ACTIVITY = Can you copy out the data exactly? Leave the images out.

-*-

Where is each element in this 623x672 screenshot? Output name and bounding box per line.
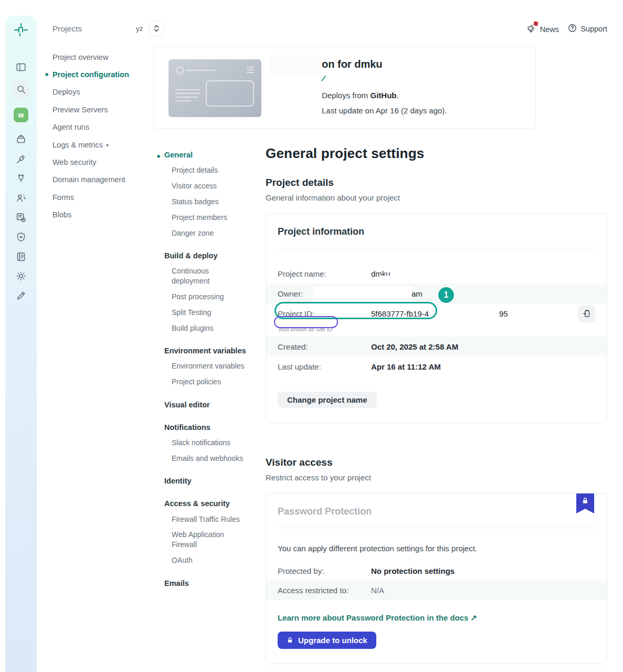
password-protection-card: Password Protection You can apply differ… [266,493,607,664]
forms-icon[interactable] [13,209,29,226]
settings-nav-firewall-traffic-rules[interactable]: Firewall Traffic Rules [157,511,248,527]
avatar: w [14,108,28,122]
app-rail: w [5,16,37,672]
settings-nav-access-security[interactable]: Access & security [157,496,248,511]
settings-nav-slack-notifications[interactable]: Slack notifications [157,435,248,451]
members-icon[interactable] [13,190,29,206]
settings-nav: ◆General Project details Visitor access … [157,147,248,591]
settings-nav-build-plugins[interactable]: Build plugins [157,320,248,336]
chevron-down-icon: ▾ [106,142,109,148]
settings-nav-split-testing[interactable]: Split Testing [157,304,248,320]
project-summary-card: on for dmku Deploys from GitHub. Last up… [153,46,536,129]
owner-value-partial: am [411,289,423,298]
settings-nav-project-members[interactable]: Project members [157,209,248,225]
sidebar-item-project-overview[interactable]: Project overview [52,48,147,66]
redaction-box [313,286,411,302]
projects-breadcrumb[interactable]: Projects [52,24,82,34]
audit-log-icon[interactable] [13,248,29,265]
settings-gear-icon[interactable] [13,268,29,285]
visitor-access-heading: Visitor access [266,457,607,468]
project-id-tail: 95 [499,309,508,318]
project-id-value: 5f683777-fb19-4 [371,309,429,318]
settings-nav-web-application-firewall[interactable]: Web Application Firewall [157,527,239,553]
created-value: Oct 20, 2025 at 2:58 AM [371,342,458,351]
visitor-access-subtitle: Restrict access to your project [266,473,607,482]
last-update-line: Last update on Apr 16 (2 days ago). [322,106,447,115]
access-restricted-value: N/A [371,586,384,595]
sidebar-item-preview-servers[interactable]: Preview Servers [52,101,147,118]
team-switcher-button[interactable] [149,20,164,36]
lock-icon [582,497,589,505]
netlify-logo-icon[interactable] [13,22,29,38]
project-thumbnail [168,59,261,117]
settings-nav-general[interactable]: ◆General [157,147,248,163]
security-icon[interactable] [13,229,29,246]
sidebar-item-forms[interactable]: Forms [52,188,147,206]
annotation-badge-1: 1 [438,287,454,303]
project-details-heading: Project details [266,177,607,188]
settings-nav-status-badges[interactable]: Status badges [157,194,248,210]
settings-nav-visitor-access[interactable]: Visitor access [157,178,248,194]
settings-nav-project-details[interactable]: Project details [157,163,248,178]
protected-by-value: No protection settings [371,566,455,575]
megaphone-icon [526,23,537,35]
news-label: News [540,25,559,34]
row-project-name: Project name: dmku [278,264,595,284]
row-project-id: Project ID: 5f683777-fb19-4 95 [278,303,595,323]
help-icon [567,23,577,35]
settings-nav-identity[interactable]: Identity [157,473,248,489]
settings-nav-environment-variables-group[interactable]: Environment variables [157,343,248,359]
settings-nav-project-policies[interactable]: Project policies [157,374,248,390]
workspace-avatar[interactable]: w [13,107,29,123]
sidebar-item-blobs[interactable]: Blobs [52,206,147,224]
deploy-source[interactable]: GitHub [371,91,397,100]
settings-nav-danger-zone[interactable]: Danger zone [157,225,248,241]
support-label: Support [580,25,607,33]
row-last-update: Last update: Apr 16 at 11:12 AM [278,356,595,376]
active-diamond-icon: ◆ [157,154,160,159]
password-protection-description: You can apply different protection setti… [278,544,595,553]
site-id-note-row: Also known as Site ID [278,323,595,337]
settings-nav-emails-webhooks[interactable]: Emails and webhooks [157,450,248,466]
settings-nav-emails[interactable]: Emails [157,575,248,591]
copy-icon [582,309,591,318]
row-access-restricted: Access restricted to: N/A [266,581,607,600]
settings-nav-visual-editor[interactable]: Visual editor [157,397,248,413]
project-title-partial: on for dmku [322,58,383,70]
row-created: Created: Oct 20, 2025 at 2:58 AM [266,337,607,356]
sidebar-item-project-configuration[interactable]: ◆Project configuration [52,66,147,83]
change-project-name-button[interactable]: Change project name [278,392,377,408]
deploys-from-line: Deploys from GitHub. [322,91,399,100]
last-update-value: Apr 16 at 11:12 AM [371,362,441,371]
sidebar-item-web-security[interactable]: Web security [52,153,147,171]
settings-nav-post-processing[interactable]: Post processing [157,289,248,305]
sidebar-item-logs-metrics[interactable]: Logs & metrics▾ [52,136,147,153]
settings-nav-continuous-deployment[interactable]: Continuous deployment [157,264,241,289]
sidebar-item-agent-runs[interactable]: Agent runs [52,119,147,136]
sort-chevrons-icon [153,24,160,33]
sidebar-item-domain-management[interactable]: Domain management [52,171,147,188]
settings-nav-build-deploy[interactable]: Build & deploy [157,248,248,264]
main-content: General project settings Project details… [266,145,607,664]
active-diamond-icon: ◆ [45,72,48,77]
search-icon[interactable] [13,81,29,98]
redaction-box [270,55,321,74]
settings-nav-notifications[interactable]: Notifications [157,419,248,435]
extensions-icon[interactable] [13,170,29,186]
compose-icon[interactable] [13,287,29,304]
row-owner: Owner: am [266,284,607,303]
build-tools-icon[interactable] [13,151,29,167]
project-information-title: Project information [278,226,595,248]
password-protection-docs-link[interactable]: Learn more about Password Protection in … [278,613,477,623]
sidebar-item-deploys[interactable]: Deploys [52,83,147,101]
team-name-redacted: yz [136,25,143,33]
news-button[interactable]: News [526,23,559,35]
redacted-link-fragment [321,76,329,84]
settings-nav-environment-variables[interactable]: Environment variables [157,359,248,374]
upgrade-to-unlock-button[interactable]: Upgrade to unlock [278,632,376,649]
support-button[interactable]: Support [567,23,607,35]
storage-icon[interactable] [13,131,29,148]
copy-project-id-button[interactable] [578,305,595,322]
sidebar-toggle-icon[interactable] [13,59,29,76]
settings-nav-oauth[interactable]: OAuth [157,553,248,569]
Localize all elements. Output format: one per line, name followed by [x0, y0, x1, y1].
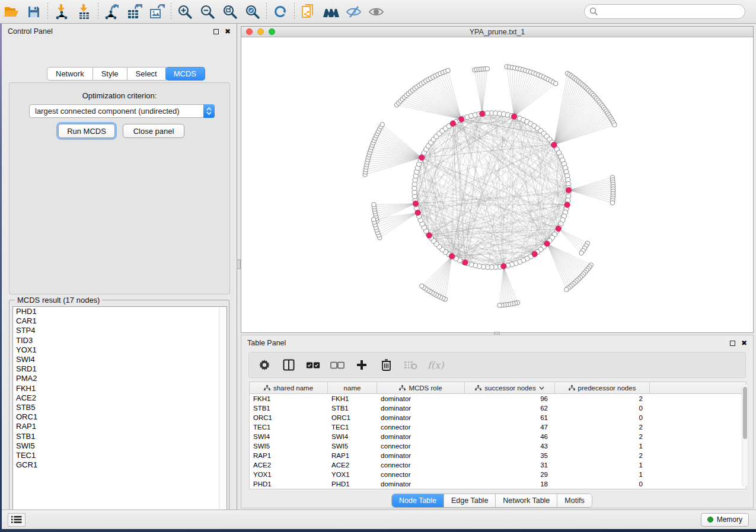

-*-

SOLUTION TO THE EXERCISE =
Where is each element in this 623x672 screenshot? Output name and bounding box per line.
password-protection-card: Password Protection You can apply differ… [266,493,607,664]
forms-icon[interactable] [13,209,29,226]
settings-nav-firewall-traffic-rules[interactable]: Firewall Traffic Rules [157,511,248,527]
avatar: w [14,108,28,122]
app-rail: w [5,16,37,672]
settings-nav-access-security[interactable]: Access & security [157,496,248,511]
settings-nav-slack-notifications[interactable]: Slack notifications [157,435,248,451]
members-icon[interactable] [13,190,29,206]
settings-nav: ◆General Project details Visitor access … [157,147,248,591]
settings-nav-build-plugins[interactable]: Build plugins [157,320,248,336]
chevron-down-icon: ▾ [106,142,109,148]
settings-nav-split-testing[interactable]: Split Testing [157,304,248,320]
project-summary-card: on for dmku Deploys from GitHub. Last up… [153,46,536,129]
owner-value-partial: am [411,289,423,298]
settings-nav-project-members[interactable]: Project members [157,209,248,225]
sidebar-item-project-overview[interactable]: Project overview [52,48,147,66]
redaction-box [313,286,411,302]
projects-breadcrumb[interactable]: Projects [52,24,82,34]
audit-log-icon[interactable] [13,248,29,265]
settings-gear-icon[interactable] [13,268,29,285]
visitor-access-heading: Visitor access [266,457,607,468]
project-id-tail: 95 [499,309,508,318]
project-id-value: 5f683777-fb19-4 [371,309,429,318]
settings-nav-web-application-firewall[interactable]: Web Application Firewall [157,527,239,553]
created-value: Oct 20, 2025 at 2:58 AM [371,342,458,351]
visitor-access-subtitle: Restrict access to your project [266,473,607,482]
last-update-line: Last update on Apr 16 (2 days ago). [322,106,447,115]
access-restricted-value: N/A [371,586,384,595]
sidebar-item-preview-servers[interactable]: Preview Servers [52,101,147,118]
team-switcher-button[interactable] [149,20,164,36]
lock-icon [582,497,589,505]
netlify-logo-icon[interactable] [13,22,29,38]
project-thumbnail [168,59,261,117]
settings-nav-general[interactable]: ◆General [157,147,248,163]
security-icon[interactable] [13,229,29,246]
sidebar-item-forms[interactable]: Forms [52,188,147,206]
annotation-badge-1: 1 [438,287,454,303]
project-details-heading: Project details [266,177,607,188]
settings-nav-status-badges[interactable]: Status badges [157,194,248,210]
settings-nav-visitor-access[interactable]: Visitor access [157,178,248,194]
settings-nav-project-details[interactable]: Project details [157,163,248,178]
protected-by-value: No protection settings [371,566,455,575]
megaphone-icon [526,23,537,35]
news-label: News [540,25,559,34]
row-project-name: Project name: dmku [278,264,595,284]
row-project-id: Project ID: 5f683777-fb19-4 95 [278,303,595,323]
help-icon [567,23,577,35]
settings-nav-identity[interactable]: Identity [157,473,248,489]
settings-nav-environment-variables-group[interactable]: Environment variables [157,343,248,359]
settings-nav-project-policies[interactable]: Project policies [157,374,248,390]
workspace-avatar[interactable]: w [13,107,29,123]
sidebar-item-blobs[interactable]: Blobs [52,206,147,224]
deploy-source[interactable]: GitHub [371,91,397,100]
settings-nav-danger-zone[interactable]: Danger zone [157,225,248,241]
support-label: Support [580,25,607,33]
row-last-update: Last update: Apr 16 at 11:12 AM [278,356,595,376]
active-diamond-icon: ◆ [157,154,160,159]
password-protection-description: You can apply different protection setti… [278,544,595,553]
site-id-note-row: Also known as Site ID [278,323,595,337]
settings-nav-emails-webhooks[interactable]: Emails and webhooks [157,450,248,466]
settings-nav-emails[interactable]: Emails [157,575,248,591]
copy-icon [582,309,591,318]
row-access-restricted: Access restricted to: N/A [266,581,607,600]
settings-nav-visual-editor[interactable]: Visual editor [157,397,248,413]
project-title-partial: on for dmku [322,58,383,70]
row-created: Created: Oct 20, 2025 at 2:58 AM [266,337,607,356]
sidebar-item-project-configuration[interactable]: ◆Project configuration [52,66,147,83]
change-project-name-button[interactable]: Change project name [278,392,377,408]
deploys-from-line: Deploys from GitHub. [322,91,399,100]
last-update-value: Apr 16 at 11:12 AM [371,362,441,371]
sidebar-item-web-security[interactable]: Web security [52,153,147,171]
settings-nav-post-processing[interactable]: Post processing [157,289,248,305]
sidebar-item-logs-metrics[interactable]: Logs & metrics▾ [52,136,147,153]
settings-nav-continuous-deployment[interactable]: Continuous deployment [157,264,241,289]
sidebar-item-agent-runs[interactable]: Agent runs [52,119,147,136]
sort-chevrons-icon [153,24,160,33]
sidebar-item-domain-management[interactable]: Domain management [52,171,147,188]
settings-nav-build-deploy[interactable]: Build & deploy [157,248,248,264]
main-content: General project settings Project details… [266,145,607,664]
active-diamond-icon: ◆ [45,72,48,77]
search-icon[interactable] [13,81,29,98]
redaction-box [270,55,321,74]
settings-nav-notifications[interactable]: Notifications [157,419,248,435]
extensions-icon[interactable] [13,170,29,186]
compose-icon[interactable] [13,287,29,304]
row-owner: Owner: am [266,284,607,303]
build-tools-icon[interactable] [13,151,29,167]
project-information-title: Project information [278,226,595,248]
password-protection-docs-link[interactable]: Learn more about Password Protection in … [278,613,477,623]
sidebar-item-deploys[interactable]: Deploys [52,83,147,101]
team-name-redacted: yz [136,25,143,33]
news-button[interactable]: News [526,23,559,35]
redacted-link-fragment [321,76,329,84]
settings-nav-environment-variables[interactable]: Environment variables [157,359,248,374]
upgrade-to-unlock-button[interactable]: Upgrade to unlock [278,632,376,649]
support-button[interactable]: Support [567,23,607,35]
storage-icon[interactable] [13,131,29,148]
copy-project-id-button[interactable] [578,305,595,322]
sidebar-toggle-icon[interactable] [13,59,29,76]
settings-nav-oauth[interactable]: OAuth [157,553,248,569]
Localize all elements. Output format: one per line, name followed by [x0, y0, x1, y1].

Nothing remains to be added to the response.